===== DATA TO PROCESS =====

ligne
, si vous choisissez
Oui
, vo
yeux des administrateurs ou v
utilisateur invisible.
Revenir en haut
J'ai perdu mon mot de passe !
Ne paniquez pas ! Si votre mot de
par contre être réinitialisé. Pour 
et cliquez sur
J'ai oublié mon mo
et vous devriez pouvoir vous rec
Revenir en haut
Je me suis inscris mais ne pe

=====
===== DATA TO PROCESS =====

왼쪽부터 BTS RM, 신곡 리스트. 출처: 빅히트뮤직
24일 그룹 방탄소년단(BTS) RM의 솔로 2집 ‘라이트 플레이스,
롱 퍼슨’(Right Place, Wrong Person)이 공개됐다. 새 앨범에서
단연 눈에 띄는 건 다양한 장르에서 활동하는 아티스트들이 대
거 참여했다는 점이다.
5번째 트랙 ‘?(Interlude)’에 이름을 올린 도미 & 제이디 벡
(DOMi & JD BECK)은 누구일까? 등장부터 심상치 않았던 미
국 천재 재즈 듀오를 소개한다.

=====

- **PROMPT**: Could you copy each line of the material that holds "vous"?

- **EXERCISE SOLUTION**:
, si vous choisissez
et vous devriez pouvoir vous rec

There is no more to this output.